歴史
古代から中世
静岡平野に人々が住み始めたのは、弥生時代の中期以降のことで、安倍川の乱流による微高地に集落が発達し、低地で耕作が行われていたと考えられます。その典型が登呂遺跡であり、非常に高度な技術を持っていたことが知られています。
大谷川放水路の開削工事に先立って行われた、神明原・元宮川遺跡の調査では、縄文時代以降の様々な年代の遺物が出土しました。歴史的な出土品のほかに、ヨシやアシなどの植物が見つかっており、縄文時代前期には、古大谷湾が広がり、気候の変動によって海域の拡大縮小が繰り返され、その近くに湿地帯ができていたことや大谷川が蛇行をしていたことを示しています。
登呂遺跡
遺跡調査の状況(昭和60年9月)
旧大谷川河道
歴史的な出土品の中には、古墳時代から奈良・平安・中世の各時代に用いられた祭祀関係の遺物が大量に含まれています。
代表的な祭祀用具には、流し雛の起源とされる罪やケガレをはらう儀式に用いた人形、止雨や祈雨祭祀に用いた馬形があります。そのほかにも縄文時代の丸木弓、農耕用くわ、奈良時代の木簡など多種類、多数の遺物が出土しました。
出土した櫛
平成2年に、清水区北脇新田の巴川右岸では、河川改良工事中に直径3メートル以上の楠を刳り抜いた丸木舟が発見されました。調査の結果、14世紀初頭鎌倉時代後期のものと判明しました。古代東海道は能島地区付近を通過していたといわれており、巴川の渡し場として、当時は交通の要所であったことが推測されています。
出土した丸木舟
清水湊(巴川河口港)
勾配が緩やかでゆったりした流れの巴川は、近世まで河口港の条件が整っていました。戦国時代には、現在の稚児橋(2.7k)から清水江尻小学校付近(3.0k付近)は江尻湊と称され、今川義元をはじめとする今川氏の湊として海陸交通の要所でした。現在に残る江尻、入江の地名は、入り江の奥まった尻にあたるという意味で、当時の地形が想像できます。
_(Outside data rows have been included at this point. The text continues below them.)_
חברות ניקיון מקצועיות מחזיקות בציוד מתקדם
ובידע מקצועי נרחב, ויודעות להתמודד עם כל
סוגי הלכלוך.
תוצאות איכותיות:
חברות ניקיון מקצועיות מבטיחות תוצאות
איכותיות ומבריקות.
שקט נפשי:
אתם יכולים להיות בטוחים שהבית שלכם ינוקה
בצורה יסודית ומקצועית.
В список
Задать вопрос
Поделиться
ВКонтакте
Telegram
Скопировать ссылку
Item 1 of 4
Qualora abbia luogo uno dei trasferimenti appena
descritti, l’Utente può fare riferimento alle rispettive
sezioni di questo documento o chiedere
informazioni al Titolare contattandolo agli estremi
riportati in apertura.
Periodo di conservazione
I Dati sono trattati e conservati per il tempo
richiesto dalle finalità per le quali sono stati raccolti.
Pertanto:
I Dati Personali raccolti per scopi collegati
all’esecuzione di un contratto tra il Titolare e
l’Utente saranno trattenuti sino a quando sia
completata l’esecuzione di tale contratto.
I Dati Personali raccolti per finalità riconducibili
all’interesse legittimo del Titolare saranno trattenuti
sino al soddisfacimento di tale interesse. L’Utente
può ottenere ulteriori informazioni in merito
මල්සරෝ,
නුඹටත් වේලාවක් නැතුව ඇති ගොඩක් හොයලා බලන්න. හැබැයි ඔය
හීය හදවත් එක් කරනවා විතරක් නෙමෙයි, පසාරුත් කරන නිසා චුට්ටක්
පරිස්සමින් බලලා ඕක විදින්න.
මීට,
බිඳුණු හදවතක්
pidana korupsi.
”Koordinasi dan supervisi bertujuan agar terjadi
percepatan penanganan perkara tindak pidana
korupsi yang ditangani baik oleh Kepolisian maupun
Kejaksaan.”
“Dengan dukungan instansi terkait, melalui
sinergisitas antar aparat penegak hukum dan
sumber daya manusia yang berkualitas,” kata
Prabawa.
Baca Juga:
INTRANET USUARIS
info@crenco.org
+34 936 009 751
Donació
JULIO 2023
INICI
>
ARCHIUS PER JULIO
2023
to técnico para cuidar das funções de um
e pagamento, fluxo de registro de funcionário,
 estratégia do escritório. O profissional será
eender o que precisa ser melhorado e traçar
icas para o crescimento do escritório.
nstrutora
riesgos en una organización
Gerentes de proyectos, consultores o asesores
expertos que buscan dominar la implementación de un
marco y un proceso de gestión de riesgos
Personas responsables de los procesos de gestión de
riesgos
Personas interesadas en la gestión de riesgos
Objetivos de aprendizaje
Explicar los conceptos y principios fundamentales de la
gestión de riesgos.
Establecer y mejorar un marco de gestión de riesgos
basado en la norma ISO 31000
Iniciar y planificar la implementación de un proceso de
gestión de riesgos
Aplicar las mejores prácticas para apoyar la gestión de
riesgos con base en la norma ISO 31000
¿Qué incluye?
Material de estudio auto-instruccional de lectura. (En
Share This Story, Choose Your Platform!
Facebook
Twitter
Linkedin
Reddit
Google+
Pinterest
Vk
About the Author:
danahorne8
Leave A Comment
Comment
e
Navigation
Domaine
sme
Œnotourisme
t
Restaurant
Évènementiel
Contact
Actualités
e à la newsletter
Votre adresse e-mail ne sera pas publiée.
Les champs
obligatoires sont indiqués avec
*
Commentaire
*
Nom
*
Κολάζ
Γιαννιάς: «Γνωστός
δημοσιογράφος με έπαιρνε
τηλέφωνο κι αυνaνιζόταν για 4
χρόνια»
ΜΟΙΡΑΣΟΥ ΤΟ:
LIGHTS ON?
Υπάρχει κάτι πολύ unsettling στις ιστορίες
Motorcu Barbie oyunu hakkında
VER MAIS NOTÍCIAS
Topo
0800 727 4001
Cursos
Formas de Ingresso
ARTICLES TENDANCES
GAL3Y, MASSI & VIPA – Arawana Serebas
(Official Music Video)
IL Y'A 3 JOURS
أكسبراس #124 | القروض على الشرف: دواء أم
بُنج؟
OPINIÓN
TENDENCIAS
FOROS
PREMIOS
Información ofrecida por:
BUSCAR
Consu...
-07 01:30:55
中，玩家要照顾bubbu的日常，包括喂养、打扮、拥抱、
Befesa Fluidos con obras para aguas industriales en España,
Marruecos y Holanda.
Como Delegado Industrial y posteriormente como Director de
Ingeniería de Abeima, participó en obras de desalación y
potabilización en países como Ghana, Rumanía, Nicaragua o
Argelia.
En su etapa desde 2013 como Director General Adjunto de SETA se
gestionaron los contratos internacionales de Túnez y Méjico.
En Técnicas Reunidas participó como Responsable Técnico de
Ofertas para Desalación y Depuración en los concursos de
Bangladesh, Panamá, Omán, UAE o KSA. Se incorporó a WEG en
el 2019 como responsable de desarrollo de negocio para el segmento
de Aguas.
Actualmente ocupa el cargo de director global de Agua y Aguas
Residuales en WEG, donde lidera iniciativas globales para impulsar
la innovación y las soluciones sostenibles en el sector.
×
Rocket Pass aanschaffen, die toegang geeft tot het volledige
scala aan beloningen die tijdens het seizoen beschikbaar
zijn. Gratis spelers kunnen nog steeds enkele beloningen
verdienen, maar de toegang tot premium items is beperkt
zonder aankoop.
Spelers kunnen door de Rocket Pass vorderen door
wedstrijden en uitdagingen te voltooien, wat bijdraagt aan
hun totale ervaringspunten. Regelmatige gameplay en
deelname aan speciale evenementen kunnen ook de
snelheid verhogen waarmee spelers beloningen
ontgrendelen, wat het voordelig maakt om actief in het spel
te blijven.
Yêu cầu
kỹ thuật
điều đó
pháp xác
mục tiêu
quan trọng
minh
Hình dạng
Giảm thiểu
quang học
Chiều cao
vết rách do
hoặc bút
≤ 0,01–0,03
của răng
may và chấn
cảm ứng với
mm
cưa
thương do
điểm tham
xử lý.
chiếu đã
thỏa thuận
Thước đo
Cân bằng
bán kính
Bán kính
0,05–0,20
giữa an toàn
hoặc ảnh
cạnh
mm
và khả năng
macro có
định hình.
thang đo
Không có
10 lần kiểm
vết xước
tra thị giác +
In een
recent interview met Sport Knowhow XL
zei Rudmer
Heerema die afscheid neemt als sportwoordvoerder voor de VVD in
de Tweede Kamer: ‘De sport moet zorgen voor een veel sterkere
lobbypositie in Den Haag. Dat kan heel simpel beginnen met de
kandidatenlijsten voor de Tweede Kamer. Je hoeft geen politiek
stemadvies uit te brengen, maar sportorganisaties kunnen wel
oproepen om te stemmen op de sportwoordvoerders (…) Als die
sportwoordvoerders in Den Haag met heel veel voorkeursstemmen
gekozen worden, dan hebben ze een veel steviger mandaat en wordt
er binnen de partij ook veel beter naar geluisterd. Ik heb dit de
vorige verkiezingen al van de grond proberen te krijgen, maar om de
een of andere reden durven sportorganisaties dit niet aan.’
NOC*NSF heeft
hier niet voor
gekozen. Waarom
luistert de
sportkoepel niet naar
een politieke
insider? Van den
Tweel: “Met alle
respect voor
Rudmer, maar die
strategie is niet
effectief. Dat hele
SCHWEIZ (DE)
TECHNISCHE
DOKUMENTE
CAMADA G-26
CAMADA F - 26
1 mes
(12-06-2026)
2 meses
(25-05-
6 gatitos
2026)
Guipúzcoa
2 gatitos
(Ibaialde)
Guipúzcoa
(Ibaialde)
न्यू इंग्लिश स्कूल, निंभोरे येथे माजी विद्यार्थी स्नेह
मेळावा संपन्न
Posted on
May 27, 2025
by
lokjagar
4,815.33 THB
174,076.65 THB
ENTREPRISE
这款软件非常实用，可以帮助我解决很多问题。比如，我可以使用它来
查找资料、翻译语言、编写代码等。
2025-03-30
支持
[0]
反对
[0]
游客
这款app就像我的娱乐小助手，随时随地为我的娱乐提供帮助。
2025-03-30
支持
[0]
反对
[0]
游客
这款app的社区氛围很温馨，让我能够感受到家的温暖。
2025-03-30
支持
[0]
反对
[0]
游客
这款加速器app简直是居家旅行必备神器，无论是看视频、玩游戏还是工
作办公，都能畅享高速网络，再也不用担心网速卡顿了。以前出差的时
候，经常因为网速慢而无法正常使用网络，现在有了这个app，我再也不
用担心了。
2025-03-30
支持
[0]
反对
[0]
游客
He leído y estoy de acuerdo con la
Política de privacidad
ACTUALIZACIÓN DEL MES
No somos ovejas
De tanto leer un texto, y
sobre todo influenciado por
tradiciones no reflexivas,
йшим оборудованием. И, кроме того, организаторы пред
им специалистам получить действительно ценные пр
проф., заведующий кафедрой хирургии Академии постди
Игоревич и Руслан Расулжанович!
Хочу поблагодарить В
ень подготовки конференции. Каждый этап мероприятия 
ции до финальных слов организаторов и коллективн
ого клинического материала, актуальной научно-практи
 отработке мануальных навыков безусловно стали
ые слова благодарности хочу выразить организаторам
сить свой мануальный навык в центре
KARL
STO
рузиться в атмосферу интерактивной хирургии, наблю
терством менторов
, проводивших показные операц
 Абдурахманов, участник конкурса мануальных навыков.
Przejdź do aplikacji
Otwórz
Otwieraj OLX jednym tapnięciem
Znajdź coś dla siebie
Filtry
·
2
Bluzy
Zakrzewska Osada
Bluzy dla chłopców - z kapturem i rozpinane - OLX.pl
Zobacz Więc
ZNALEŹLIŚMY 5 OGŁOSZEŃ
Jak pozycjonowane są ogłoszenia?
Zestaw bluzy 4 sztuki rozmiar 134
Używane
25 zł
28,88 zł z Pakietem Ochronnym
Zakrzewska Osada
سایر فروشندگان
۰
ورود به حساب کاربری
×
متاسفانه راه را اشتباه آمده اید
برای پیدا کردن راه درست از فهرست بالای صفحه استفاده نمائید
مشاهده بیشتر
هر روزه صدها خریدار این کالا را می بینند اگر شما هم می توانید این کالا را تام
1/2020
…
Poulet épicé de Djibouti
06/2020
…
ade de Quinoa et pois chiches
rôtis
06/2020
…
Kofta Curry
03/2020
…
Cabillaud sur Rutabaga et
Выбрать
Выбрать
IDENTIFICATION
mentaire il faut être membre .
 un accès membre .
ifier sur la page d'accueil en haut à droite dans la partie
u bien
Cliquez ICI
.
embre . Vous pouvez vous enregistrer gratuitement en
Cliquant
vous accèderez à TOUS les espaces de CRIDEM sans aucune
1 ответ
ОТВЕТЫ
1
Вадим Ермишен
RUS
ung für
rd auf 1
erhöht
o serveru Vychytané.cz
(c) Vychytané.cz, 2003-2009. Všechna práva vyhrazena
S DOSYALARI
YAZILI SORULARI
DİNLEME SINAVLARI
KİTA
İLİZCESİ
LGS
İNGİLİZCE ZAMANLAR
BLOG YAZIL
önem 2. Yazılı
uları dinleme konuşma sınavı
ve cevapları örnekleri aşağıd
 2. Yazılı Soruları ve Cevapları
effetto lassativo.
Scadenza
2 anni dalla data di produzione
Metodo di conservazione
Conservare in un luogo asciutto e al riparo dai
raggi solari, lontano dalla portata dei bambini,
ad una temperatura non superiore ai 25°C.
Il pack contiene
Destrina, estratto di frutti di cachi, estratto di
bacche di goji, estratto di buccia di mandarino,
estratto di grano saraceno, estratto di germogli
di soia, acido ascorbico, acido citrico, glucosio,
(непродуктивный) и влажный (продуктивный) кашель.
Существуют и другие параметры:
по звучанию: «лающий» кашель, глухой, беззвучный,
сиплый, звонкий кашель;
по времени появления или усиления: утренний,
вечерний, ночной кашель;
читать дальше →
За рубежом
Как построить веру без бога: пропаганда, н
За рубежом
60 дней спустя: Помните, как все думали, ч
武田信玄は駿河に侵攻し、巴川の蛇行を利用して江尻城を築きました。また、伊豆に基地を有していた北條氏の水軍に対抗するための出城を築き、武田水軍の基地としました。甲州の武田氏にとって巴川は海の玄関口として重要な存在でした。
徳川家康の駿府退隠(1607年)後には、巴川河口(港橋1.0k付近)に近代江戸時代の新たな清水湊が形成され、沿川には廻船問屋が建ち並び、船頭、商人、船大工等が住む駿府城下唯一の湊として賑わいを見せました。江戸時代の清水湊は駿府との密接な繋がりをもつ港として、駿府市場と江戸・大坂の両中央市場を結びつけ、また甲州・信州地方と江戸・大坂を結びつける役割を果たしました。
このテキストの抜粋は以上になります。